COLUMBUS – The Ohio Department of Health announced Friday that it has launched an investigation on behalf of the Centers for Medicare and Medicaid Services – the federal agency that oversees things like patient safety and hospital performance. The investigation follows the news this week that a Mount Carmel doctor ordered lethal doses of prescription painkillers to 27 patients.
Mount Carmel hospital confirmed that the state health department conducted a site visit at the hospital this week.
Both the hospital and lawsuits allege that the amount of fentanyl prescribed was significantly excessive and beyond what would provide comfort to the patients who were either near death or in intensive care.
State health department spokesman J.C. Benton would not offer up any other details about his department’s investigation - including when the investigation launched or what it was looking into.
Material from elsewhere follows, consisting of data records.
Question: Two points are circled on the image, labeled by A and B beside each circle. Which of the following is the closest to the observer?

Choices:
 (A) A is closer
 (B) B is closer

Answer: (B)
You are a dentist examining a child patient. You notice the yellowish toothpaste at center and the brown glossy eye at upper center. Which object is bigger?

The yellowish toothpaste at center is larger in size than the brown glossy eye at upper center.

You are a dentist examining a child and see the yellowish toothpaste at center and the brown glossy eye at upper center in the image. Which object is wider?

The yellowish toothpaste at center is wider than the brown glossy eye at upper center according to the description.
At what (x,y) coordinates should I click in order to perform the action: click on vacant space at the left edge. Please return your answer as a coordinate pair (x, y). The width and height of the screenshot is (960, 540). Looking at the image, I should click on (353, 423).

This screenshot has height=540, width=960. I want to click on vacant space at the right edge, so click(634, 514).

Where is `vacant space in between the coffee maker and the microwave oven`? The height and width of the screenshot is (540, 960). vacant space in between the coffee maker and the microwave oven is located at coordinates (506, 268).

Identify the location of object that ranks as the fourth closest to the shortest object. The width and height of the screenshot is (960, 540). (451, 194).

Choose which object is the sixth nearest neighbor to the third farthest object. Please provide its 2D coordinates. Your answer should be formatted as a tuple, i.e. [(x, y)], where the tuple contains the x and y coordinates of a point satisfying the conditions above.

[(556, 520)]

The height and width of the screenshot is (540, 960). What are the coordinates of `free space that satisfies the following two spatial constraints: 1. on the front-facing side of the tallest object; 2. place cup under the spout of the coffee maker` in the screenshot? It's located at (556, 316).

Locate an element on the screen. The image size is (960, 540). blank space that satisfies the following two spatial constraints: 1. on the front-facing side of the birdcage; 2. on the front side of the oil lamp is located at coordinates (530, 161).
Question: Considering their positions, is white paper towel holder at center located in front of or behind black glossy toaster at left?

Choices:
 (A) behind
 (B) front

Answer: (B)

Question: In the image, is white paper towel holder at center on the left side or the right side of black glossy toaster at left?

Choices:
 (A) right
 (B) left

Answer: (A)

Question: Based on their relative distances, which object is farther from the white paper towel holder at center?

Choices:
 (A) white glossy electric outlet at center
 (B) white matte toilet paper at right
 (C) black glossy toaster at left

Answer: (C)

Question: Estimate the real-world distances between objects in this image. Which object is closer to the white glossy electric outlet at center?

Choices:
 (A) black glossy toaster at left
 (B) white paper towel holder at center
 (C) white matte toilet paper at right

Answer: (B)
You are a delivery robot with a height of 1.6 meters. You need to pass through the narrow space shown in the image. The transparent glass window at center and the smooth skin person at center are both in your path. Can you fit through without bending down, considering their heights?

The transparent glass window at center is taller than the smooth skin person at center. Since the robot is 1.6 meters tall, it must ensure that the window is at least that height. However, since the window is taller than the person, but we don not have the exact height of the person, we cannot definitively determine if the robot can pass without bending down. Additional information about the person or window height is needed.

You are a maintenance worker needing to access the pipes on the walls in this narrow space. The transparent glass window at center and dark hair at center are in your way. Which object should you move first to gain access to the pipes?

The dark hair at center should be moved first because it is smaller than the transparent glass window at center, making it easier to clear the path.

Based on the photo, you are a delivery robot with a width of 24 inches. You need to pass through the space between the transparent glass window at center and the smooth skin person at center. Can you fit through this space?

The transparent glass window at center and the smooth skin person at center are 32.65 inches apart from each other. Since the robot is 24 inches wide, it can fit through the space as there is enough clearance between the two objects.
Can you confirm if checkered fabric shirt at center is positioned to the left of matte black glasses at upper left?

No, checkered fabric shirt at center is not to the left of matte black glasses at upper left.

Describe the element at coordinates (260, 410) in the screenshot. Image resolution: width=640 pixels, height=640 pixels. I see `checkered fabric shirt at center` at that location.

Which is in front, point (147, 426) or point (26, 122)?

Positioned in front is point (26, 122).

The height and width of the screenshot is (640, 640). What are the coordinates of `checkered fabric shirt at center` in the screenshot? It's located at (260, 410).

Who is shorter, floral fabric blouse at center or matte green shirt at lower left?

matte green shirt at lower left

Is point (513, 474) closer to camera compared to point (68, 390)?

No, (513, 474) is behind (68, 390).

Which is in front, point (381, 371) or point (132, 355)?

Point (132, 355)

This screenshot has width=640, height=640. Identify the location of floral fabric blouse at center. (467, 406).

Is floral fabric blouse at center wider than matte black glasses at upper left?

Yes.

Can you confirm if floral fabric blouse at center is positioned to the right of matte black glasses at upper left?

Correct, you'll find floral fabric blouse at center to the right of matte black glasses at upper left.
The Columbus Division of Police and the Franklin County Prosecutor’s Office also announced that they’ve been investigating the allegations since early December.
The Ohio Hospital Association said Friday that CMS could do a site investigation or assessment of the hospital that might affect the hospital’s accreditation.
On Monday WBNS 10TV first reported that Dr. William Husel, a critical care physician, was accused of ordering that lethal doses of fentanyl be given to 27 patients who were either in intensive care or near death.
Husel has declined to comment. So have his attorneys. No one answered the door at Husel’s home when a 10 Investigates reporter stopped by on Friday.
Three wrongful death lawsuits allege that Husel ordered “grossly inappropriate” amounts of the powerful synthetic painkiller fentanyl be given to 27 patients. The lawsuits also allege that the hospital’s pharmacists fulfilled the orders and that several nurses administered the lethal doses to the patients.
Ed Lamb, the president and CEO of the Mount Carmel Health System, released a video statement Monday apologizing to the families of the patients.
“We apologize for this tragedy, and we’re truly sorry for the additional grief this may cause these families,” he said.
The hospital has acknowledged that it first received an allegation concerning patient care in late October and took prompt action on Nov. 19 after receiving an additional allegation. A hospital spokeswoman has not returned recent calls or emails seeking additional clarity on an exact date.
Some supporters of the nurses have told 10 Investigates that they were following doctor’s orders. But Lisa Emrich with the state’s nursing board says nurses have a regulatory duty to seek clarity when an order may affect a patient’s safety.
When asked if the expectation on a nurse is to stand up and question a doctor’s order, Emrich said: “Yes, when a nurse has reason to believe that the order they received is inaccurate… or is harmful or potentially harmful to a patient, the nurse is required by our regulations to clarify an order.”
Three of the lawsuits filed this week alleged that Dr. Husel ordered the drugs, that the pharmacists fulfilled the orders and the nurses administered the lethal doses of fentanyl – which in the three wrongful death lawsuits filed – ranged from 600 to 1,000 micrograms of fentanyl.
When asked if 1,000 micrograms is a lot of fentanyl and if a nurse should question that amount, Emrich said: “When you look up that medication on the prescription resources, it’s a dose beyond that usual prescriptive range depending on the circumstances in which it is being administered.”